Imagine a judge making these sentencing remarks to a man found guilty of rape: “This is one of the most vicious crimes I have come across. I am therefore adding an extra sanction to your sentence. You will be sent to a prison ward where you yourself are very likely to be raped.”
Or imagine a judge saying this, to a female murderer, found guilty of killing babies and now pregnant herself: “Because of the seriousness of your actions, an additional punishment will be added to your life sentence. You will be left to give birth in a cell alone, in conditions where your own child will be more likely to die. No officer will respond to your pleas for help.”
Or, say, this, to a people trafficker: “You have preyed on vulnerable people, and kept them in cruel conditions. And because of this, you will be sent to a prison ward infested with rats, where you will be locked up for 22 hours a day, sharing a cell designed for one person.”
Does this sound like the bleakest of dystopias?
Well, that dystopia is here. We already award these extra sanctions to those sent to prison – just in a rather less organised manner. It may be unspoken in sentencing remarks, but the judiciary and the public know these things happen behind bars. And frequently, too.
Prison rape, for example, is rife and rising. An Observer investigation this year found that about 1,000 rapes have taken place in prisons since 2010 – rates have shot up since 2016. And that’s just the reported incidents. According to the Howard League for Penal Reform, research into these sorts of abuses is scant – in closed systems holding both vulnerable and dangerous people, rape is likely to be even more prevalent. The studies that exist have uncovered “pervasive routine physical victimisation” of prisoners – by fellow inmates and sometimes by staff.
Self-harm is also shockingly common – 16,543 incidents were recorded in men’s prisons in the first quarter of this year, a rate that is 11 times higher in women’s prisons and which has doubled in the past 10 years. A recent inquest into the death of a newborn baby in Bronzefield jail in Surrey found that her mother – on remand after pleading guilty to robbery – had repeatedly called for help as she was giving birth, but had been ignored. Blood spattered the cell and the child could not be revived.
In Wandsworth, where a terror suspect recently reportedly escaped, inmates were found to be held in squalid conditions, sharing cells built for one and denied showers for days at a time – a result of too few officers and too little space. A court in Germany decided not to extradite a criminal to the UK recently because of the conditions he would face. Strange, though, given the horror of what happens in our prisons, that it rarely seems to constitute an emergency in itself. Jail overcrowding hit political agendas last week – but only because we have reached the point where we have run out of space entirely, meaning some criminals will be spared prison temporarily while solutions are found. The justice secretary, Alex Chalk, has announced the government is considering renting jail space in Estonia. Labour has vowed to build more prisons (but has not mentioned recruiting more staff).
In other words, overcrowding becomes an urgent problem only when it threatens the safety of the public – not the safety of inmates. Both main parties fear being seen as “too soft” on prisoners, and this concern may well be justified. YouGov surveys find a roughly consistent 50% of respondents think living conditions in jail are too easy – only 7% believe they are too harsh.
Are we unaware of the horrible things that happen to prisoners, or is it that we simply don’t care? It is not as if these problems go unreported, or that they do not show up in popular culture. For decades, in fact, prison rape has been a punchline in movies and TV shows – particularly in American culture, which spills into ours. So prevalent and accepted are these jokes in Hollywood that they appear even in films aimed at children. In Puss in Boots, for example, Humpty Dumpty expresses fear about “what they do to eggs in San Ricardo’s prison”.
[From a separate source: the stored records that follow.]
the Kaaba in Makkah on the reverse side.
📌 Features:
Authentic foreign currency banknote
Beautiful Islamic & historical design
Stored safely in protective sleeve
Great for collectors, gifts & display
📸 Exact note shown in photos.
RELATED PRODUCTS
Do we on some level believe this kind of violence is an acceptable punishment for anyone sent to prison? Perhaps we feel that when it comes to breaking the law, no deterrent is too steep. Or perhaps we think that if rape and assault have to happen somewhere, better that they happen in prison, against a more deserving population. In the hierarchy of social problems, the experiences of wrongdoers may come fairly low on the list.
But even if this is your belief, there is a practical reason to care about the treatment of prisoners: it is tied closely to public safety. Brutalised prisoners kept in their cells for most of the day are much harder to rehabilitate. There is wide international consensus that punitive approaches have worse outcomes – criminals reoffend and end up back in the justice system, at the taxpayer’s expense. When you send someone to a dystopian horror house, you don’t expect an upstanding citizen to come out the other side.
In fact, it is the impulse to punish wrongdoers with ever-tougher sanctions that has led to jails overfilling in the first place – and has meant that convicted criminals are (temporarily) on the loose. Since the Conservatives have been in power, more people have been in jail for longer, at the expense of community sentences. But someone needs to be brave enough to point out that treating prisoners like humans – with proportional punishments – helps everyone. Justice, after all, does matter. Perhaps Keir Starmer, with his background as a prosecutor, is the man to do it.